Coding 2 Learn

Education and Technology Ramblings with a little Politics for good measure.

The Myth of Mobile Computing

note - I use the term General Purpose Computer (GPC) rather than PC as it does not carry connotations of which OS you are running

This is not an anti-Apple rant. I love my iPad. It's the device I pick up the moment I get out of bed in the morning. While drinking my coffee I check my emails. While on the toilet I check my twitter feed. While having a cigarette I read Hacker News. While taking my dogs for a walk I listen to Today on iPlayer. While at work I project content to students via AppleTV. When I get home I play Plants vs Zombies with my son. While marking students' work, I'll watch some film or TV series on Netflix.

To misquote Charlton Heston:

You can take my iPad out of my cold dead hands.

Now go back and read that first paragraph. What do I do with my iPad? I use it to view content and communicate. iPads, and any tablet, are great for this. I do not use my iPad to create anything.

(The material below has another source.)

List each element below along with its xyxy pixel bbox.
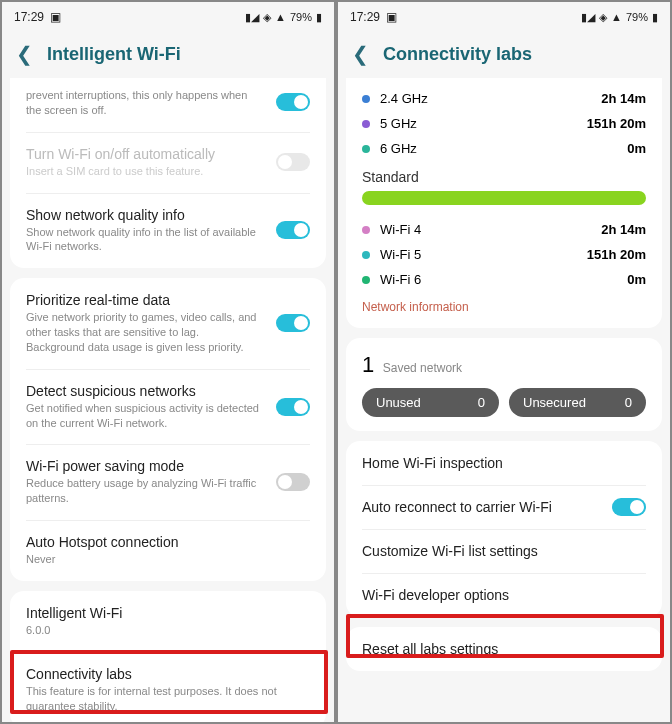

I've tried. Honestly I have. I've downloaded apps to make videos, code in Python, create presentations and write blog posts. I've excitedly shown friends and colleagues how easy it is to knock up a Keynote presentation, or make Khan Academy style tutorials using various apps. I've even purchased a stylus and tried using it as a notebook only to discover that my writing is illegible unless my characters are at least three inches high. As time goes on, the apps I've downloaded to 'aid' productivity get used less and less, and I find myself firing up my MacBook whenever I want to do any serious work. I got sick of finding workarounds to get over the restrictions of the OS; transferring files along a chain of apps or even emailing them to myself. I now have a simple policy for managing my apps. If an update comes through, and I haven't used the app in more than a month, I delete it. This is what my home screen looks like. These are the only apps I have.

My Only Screen

I read this Guardian article (on my iPad) and I'd like to spend a little bit of time explaining why mobile computing, in its current form, is not going to take over the world.

The statistics that are quoted in the article, along with fancy looking graphs, are all for GPC sales. This is important. They are not quoting GPC usage. If you want some statistics on usage, then check out this screen-shot for the analytics of my blog.


When you buy a computer you tend to expect it to last a few years, and you tend to just buy one or maybe two for an entire household. This is not the case with mobile devices. Along with every member of my family over the age of eleven, I am on carrier subsidised mobile contract. We upgrade our phones regularly. So just looking at my household, you have a purchasing pattern of maybe one computer every five years and four mobile devices every two years.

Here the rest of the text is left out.